[Opening DATASET EXTRACT section]
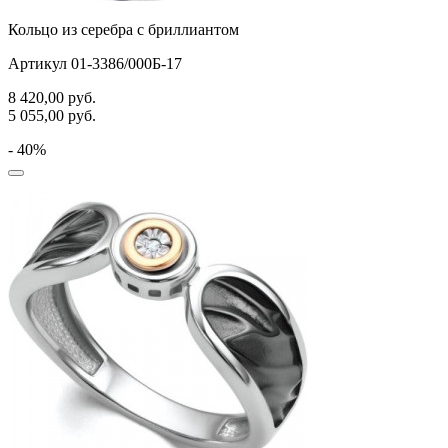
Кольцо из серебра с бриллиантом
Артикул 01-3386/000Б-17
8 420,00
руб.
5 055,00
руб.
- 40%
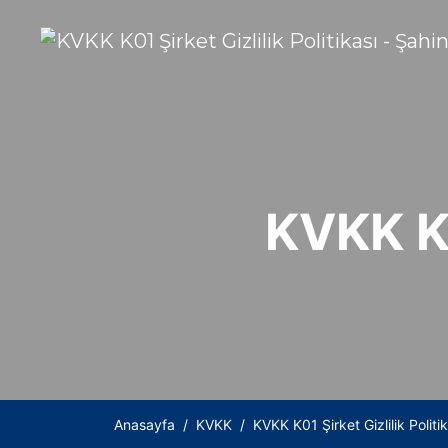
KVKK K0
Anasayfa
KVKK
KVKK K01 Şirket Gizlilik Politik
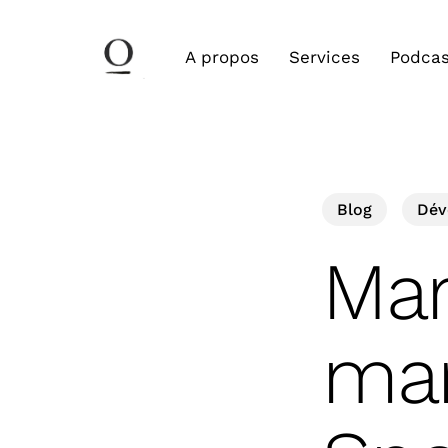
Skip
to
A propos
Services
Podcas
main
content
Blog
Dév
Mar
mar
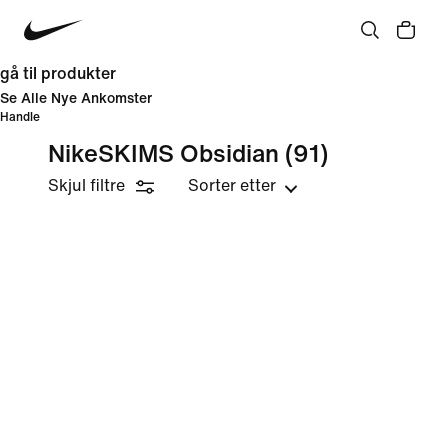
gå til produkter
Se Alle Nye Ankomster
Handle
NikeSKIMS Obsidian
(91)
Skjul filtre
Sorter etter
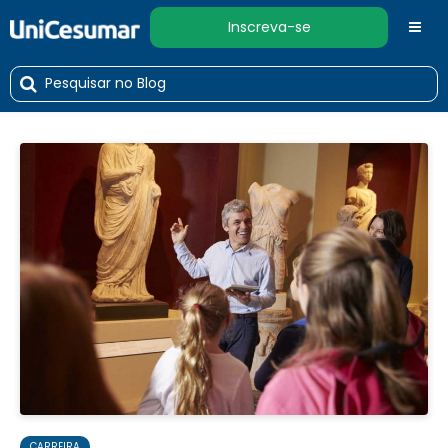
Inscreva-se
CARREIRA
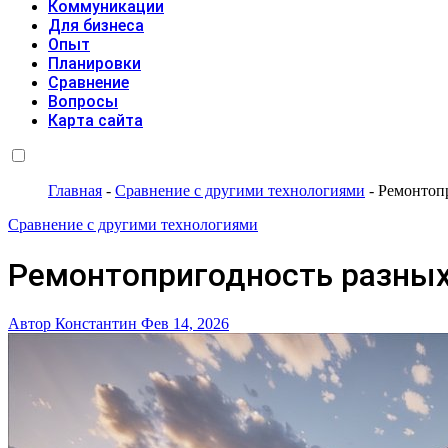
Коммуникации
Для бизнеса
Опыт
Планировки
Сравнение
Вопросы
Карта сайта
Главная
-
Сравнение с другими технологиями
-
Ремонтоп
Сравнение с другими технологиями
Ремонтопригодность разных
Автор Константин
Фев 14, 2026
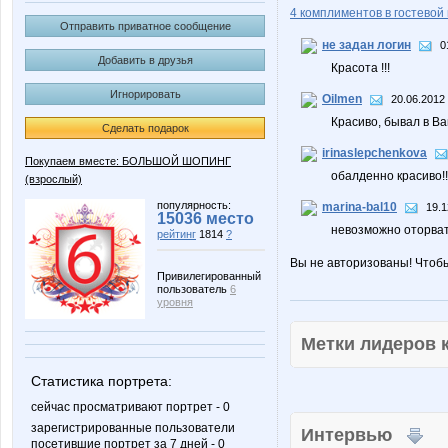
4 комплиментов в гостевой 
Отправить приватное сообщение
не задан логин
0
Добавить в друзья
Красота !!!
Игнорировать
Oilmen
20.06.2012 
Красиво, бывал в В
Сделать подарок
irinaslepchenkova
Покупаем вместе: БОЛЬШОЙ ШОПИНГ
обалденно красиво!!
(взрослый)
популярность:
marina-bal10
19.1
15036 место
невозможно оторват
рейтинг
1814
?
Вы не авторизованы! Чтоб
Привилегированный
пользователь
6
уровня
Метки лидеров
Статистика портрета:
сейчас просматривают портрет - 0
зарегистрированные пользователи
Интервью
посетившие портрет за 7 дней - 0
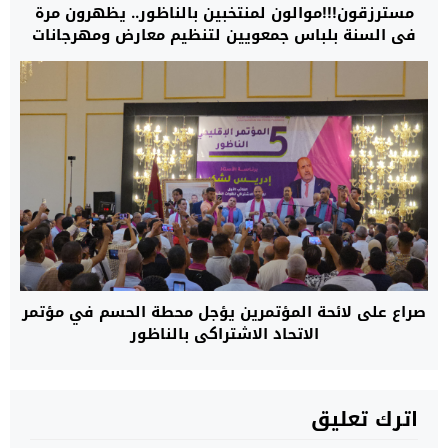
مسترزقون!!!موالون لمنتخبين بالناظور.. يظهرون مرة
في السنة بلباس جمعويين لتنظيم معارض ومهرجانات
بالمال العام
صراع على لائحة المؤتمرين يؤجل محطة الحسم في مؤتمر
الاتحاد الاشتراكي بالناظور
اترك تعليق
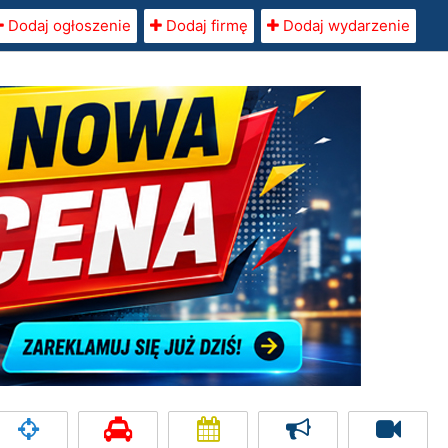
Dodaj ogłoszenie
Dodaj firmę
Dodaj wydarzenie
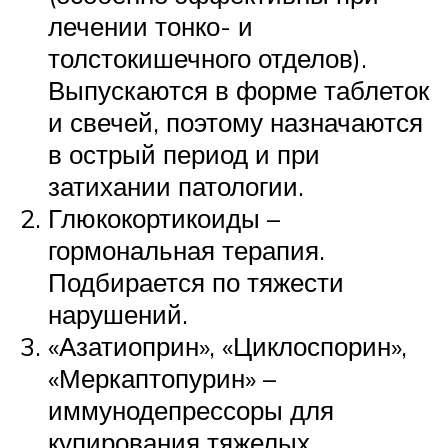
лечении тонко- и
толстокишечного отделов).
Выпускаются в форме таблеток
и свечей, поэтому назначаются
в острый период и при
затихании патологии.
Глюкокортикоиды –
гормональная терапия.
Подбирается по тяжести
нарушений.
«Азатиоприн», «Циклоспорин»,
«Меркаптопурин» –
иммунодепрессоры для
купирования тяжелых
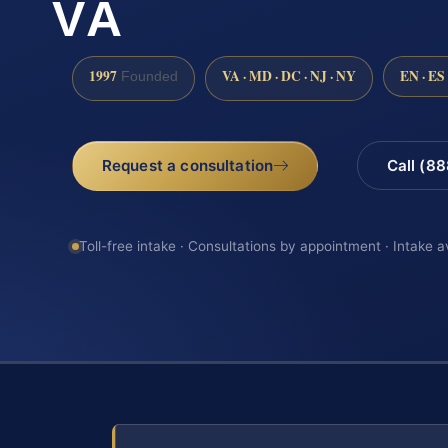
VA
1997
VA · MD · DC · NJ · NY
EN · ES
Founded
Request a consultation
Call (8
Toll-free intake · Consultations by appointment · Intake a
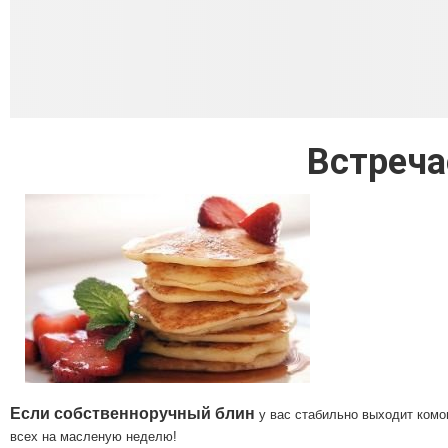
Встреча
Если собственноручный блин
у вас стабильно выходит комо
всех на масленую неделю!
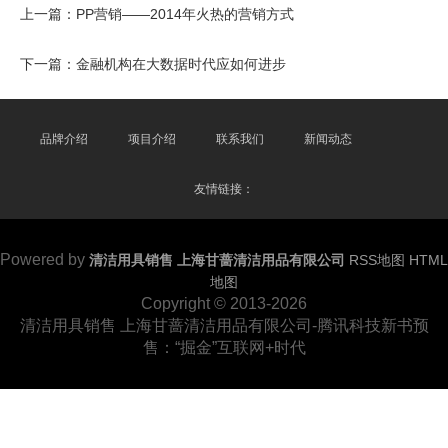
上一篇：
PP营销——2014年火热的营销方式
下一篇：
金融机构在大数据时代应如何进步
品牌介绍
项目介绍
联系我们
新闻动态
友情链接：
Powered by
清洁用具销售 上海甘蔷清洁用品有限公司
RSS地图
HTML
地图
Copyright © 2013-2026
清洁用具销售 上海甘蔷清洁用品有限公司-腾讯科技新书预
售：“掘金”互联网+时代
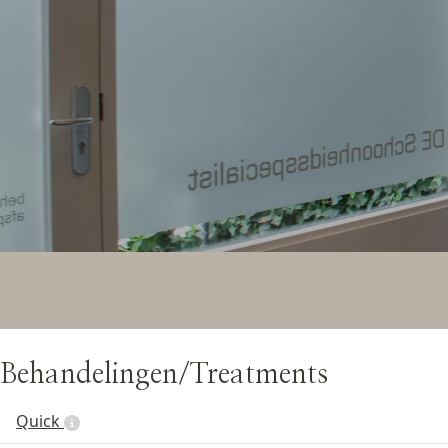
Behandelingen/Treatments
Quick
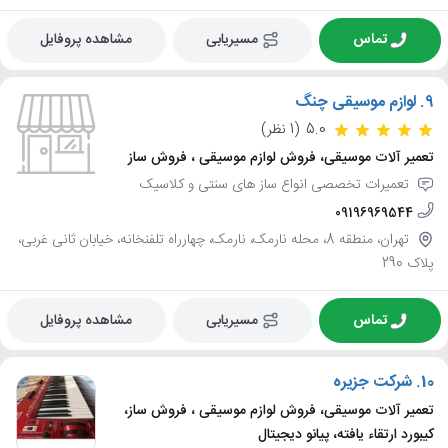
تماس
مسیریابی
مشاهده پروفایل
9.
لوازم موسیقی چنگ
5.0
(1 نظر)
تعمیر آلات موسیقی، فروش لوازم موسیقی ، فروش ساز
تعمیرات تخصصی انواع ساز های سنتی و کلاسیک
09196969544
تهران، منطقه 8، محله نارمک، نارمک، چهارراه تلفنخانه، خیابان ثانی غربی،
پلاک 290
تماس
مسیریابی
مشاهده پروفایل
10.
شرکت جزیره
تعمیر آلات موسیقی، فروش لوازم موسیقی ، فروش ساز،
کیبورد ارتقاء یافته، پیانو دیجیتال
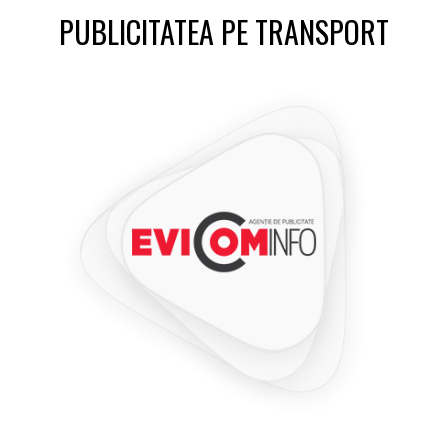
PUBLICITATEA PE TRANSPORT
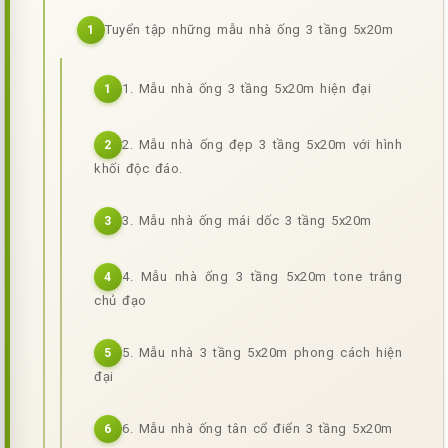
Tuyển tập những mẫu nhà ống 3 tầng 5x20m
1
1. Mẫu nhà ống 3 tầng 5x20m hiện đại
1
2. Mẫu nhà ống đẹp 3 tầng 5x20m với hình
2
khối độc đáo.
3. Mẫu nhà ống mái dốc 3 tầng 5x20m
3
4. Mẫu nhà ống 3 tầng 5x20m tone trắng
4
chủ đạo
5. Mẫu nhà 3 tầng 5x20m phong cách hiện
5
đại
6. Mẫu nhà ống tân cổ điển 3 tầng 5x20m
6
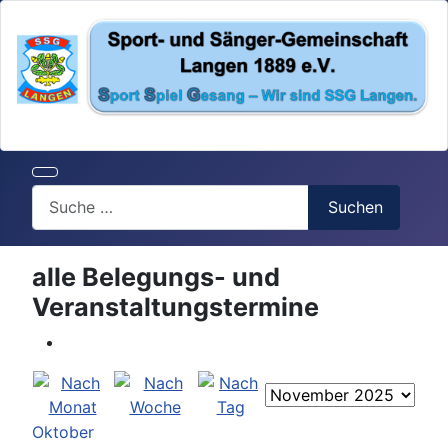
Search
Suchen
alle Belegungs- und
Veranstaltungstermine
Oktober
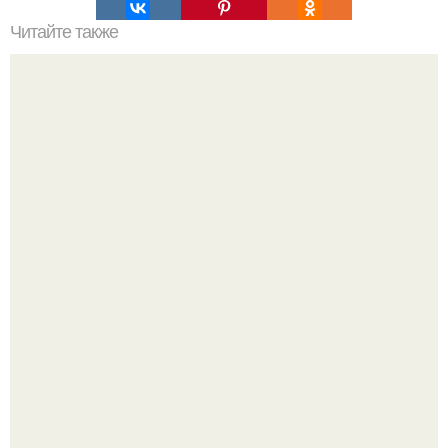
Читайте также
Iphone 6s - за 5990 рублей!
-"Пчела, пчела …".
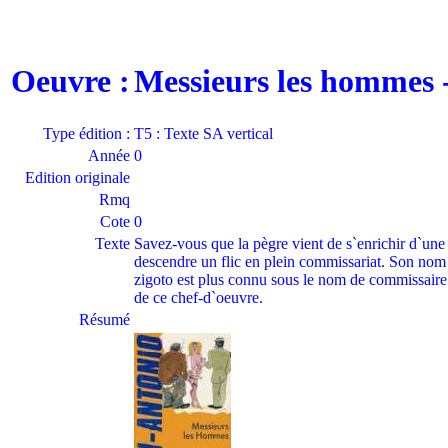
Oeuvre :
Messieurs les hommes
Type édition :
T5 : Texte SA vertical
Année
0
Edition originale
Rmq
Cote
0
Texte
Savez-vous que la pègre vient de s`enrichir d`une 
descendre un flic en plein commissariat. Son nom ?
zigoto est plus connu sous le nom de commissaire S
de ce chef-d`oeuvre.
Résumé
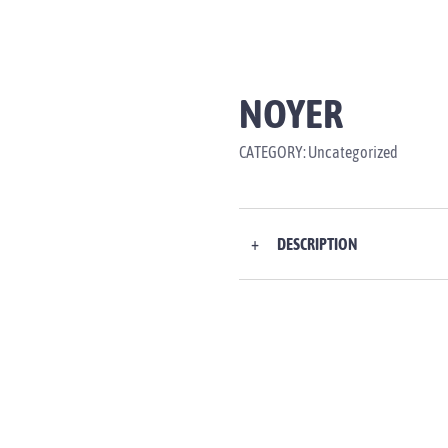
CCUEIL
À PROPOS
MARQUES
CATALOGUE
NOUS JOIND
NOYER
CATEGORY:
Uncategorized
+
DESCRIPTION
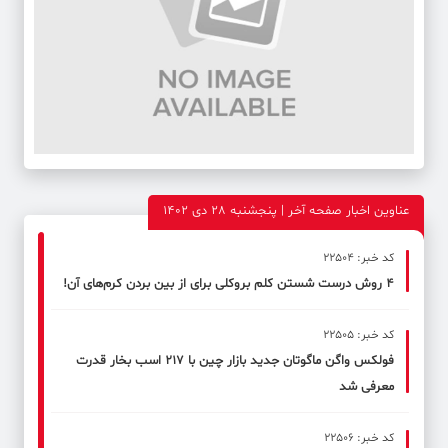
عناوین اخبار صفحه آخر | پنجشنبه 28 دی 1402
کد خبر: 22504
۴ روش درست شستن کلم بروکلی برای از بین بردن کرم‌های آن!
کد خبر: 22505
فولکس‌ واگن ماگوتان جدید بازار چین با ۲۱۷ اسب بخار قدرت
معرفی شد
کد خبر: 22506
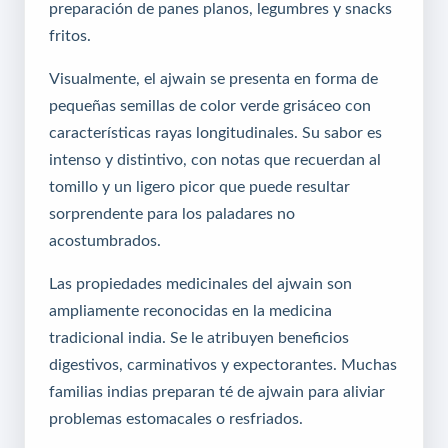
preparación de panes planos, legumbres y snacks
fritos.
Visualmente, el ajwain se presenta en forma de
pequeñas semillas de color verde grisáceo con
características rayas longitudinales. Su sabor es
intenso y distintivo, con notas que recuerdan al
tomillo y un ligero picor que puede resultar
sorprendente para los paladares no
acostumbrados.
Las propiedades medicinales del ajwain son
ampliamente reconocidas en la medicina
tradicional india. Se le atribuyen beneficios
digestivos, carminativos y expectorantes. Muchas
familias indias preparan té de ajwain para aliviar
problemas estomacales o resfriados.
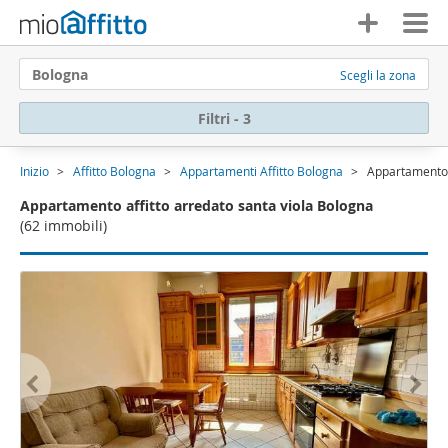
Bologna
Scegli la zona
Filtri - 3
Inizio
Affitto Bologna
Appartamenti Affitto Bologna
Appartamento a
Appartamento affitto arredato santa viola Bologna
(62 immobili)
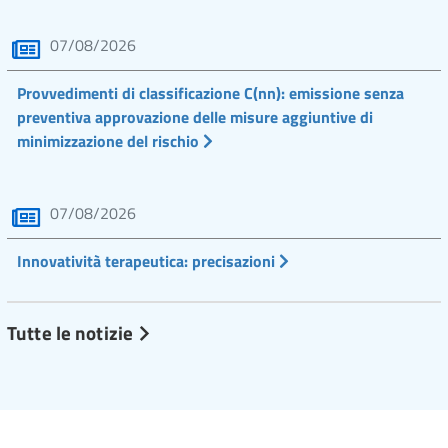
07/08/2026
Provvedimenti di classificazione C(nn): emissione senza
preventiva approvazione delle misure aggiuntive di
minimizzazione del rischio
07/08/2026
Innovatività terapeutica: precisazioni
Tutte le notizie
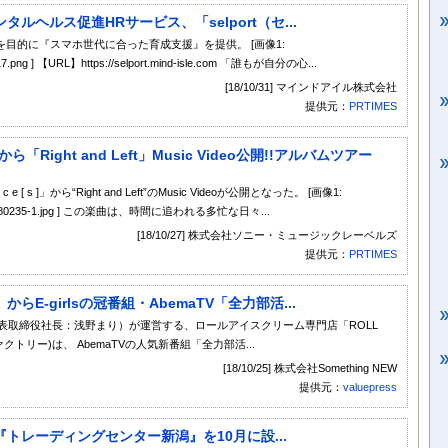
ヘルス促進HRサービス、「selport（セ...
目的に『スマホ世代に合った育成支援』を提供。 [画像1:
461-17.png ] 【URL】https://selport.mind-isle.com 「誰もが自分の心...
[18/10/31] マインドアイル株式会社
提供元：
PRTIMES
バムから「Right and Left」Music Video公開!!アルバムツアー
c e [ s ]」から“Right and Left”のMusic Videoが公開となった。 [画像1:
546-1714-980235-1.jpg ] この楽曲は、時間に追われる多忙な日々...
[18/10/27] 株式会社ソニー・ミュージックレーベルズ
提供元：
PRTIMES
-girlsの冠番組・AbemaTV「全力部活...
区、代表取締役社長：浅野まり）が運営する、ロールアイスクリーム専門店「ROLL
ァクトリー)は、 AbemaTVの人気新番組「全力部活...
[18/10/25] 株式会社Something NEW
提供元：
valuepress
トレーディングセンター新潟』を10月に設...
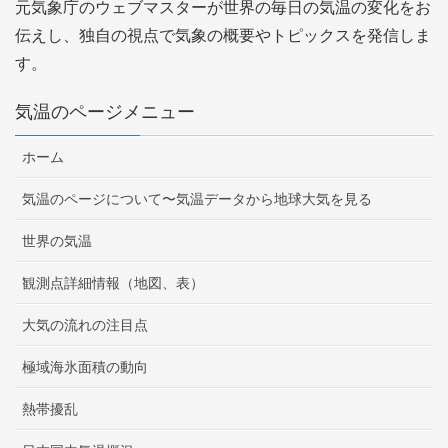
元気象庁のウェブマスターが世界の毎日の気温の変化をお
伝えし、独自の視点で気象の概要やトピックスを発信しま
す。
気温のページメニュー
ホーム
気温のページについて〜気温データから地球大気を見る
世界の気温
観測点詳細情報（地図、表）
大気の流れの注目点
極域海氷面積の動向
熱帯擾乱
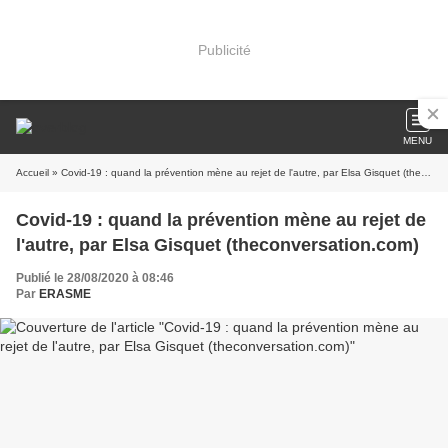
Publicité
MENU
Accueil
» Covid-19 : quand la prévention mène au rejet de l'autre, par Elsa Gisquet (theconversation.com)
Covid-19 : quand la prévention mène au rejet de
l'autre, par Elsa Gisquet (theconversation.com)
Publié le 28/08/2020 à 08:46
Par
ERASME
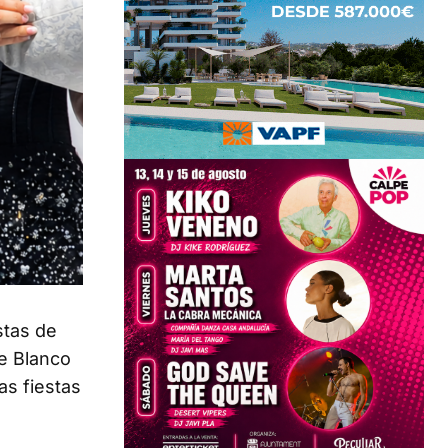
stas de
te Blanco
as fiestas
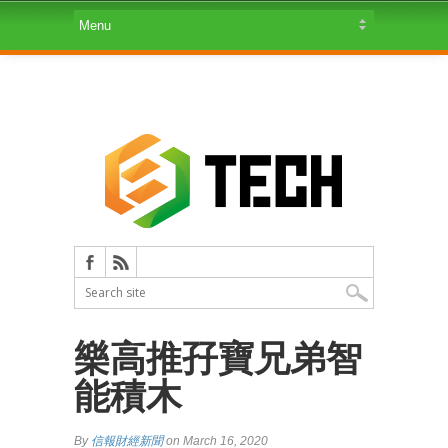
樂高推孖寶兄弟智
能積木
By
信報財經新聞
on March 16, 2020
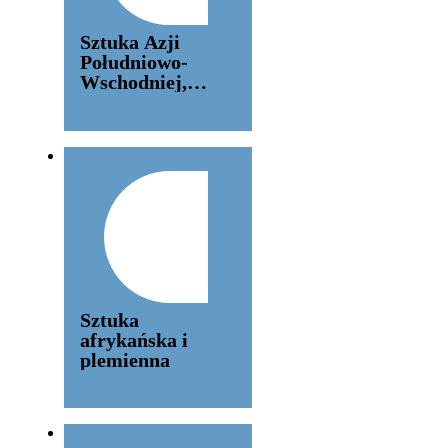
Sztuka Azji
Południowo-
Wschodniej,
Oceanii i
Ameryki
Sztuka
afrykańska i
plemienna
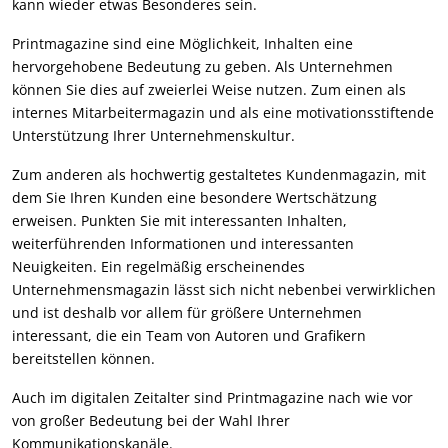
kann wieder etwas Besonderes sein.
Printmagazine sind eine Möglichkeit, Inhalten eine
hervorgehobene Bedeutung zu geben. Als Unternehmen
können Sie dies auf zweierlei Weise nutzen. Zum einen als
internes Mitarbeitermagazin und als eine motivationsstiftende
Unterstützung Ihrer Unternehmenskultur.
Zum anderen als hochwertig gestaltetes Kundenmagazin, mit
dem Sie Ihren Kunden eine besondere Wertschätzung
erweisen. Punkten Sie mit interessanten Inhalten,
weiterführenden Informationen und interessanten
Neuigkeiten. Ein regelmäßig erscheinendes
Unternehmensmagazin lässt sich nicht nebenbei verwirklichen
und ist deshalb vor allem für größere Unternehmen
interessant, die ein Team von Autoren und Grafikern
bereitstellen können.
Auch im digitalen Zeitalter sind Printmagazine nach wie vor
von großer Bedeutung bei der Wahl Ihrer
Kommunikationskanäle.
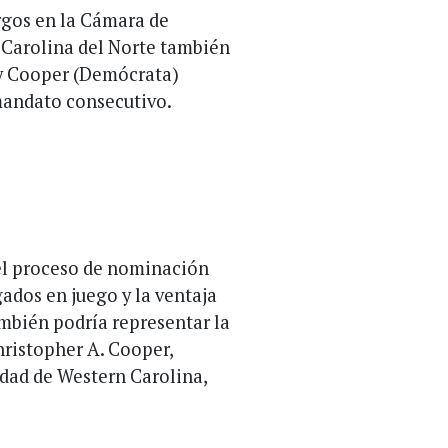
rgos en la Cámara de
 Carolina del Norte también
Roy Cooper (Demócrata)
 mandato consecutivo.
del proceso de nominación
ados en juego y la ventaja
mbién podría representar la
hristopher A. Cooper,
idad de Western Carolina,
[Closing DATASET EXTRACT section]
EXERCISE OBJECTIVE — Copy out each line of the records where the word "autre" appears.

RESPONSE BOX —
» Covid-19 : quand la prévention mène au rejet de l'autre, par Elsa Gisquet (theconversation.com)
l'autre, par Elsa Gisquet (theconversation.com)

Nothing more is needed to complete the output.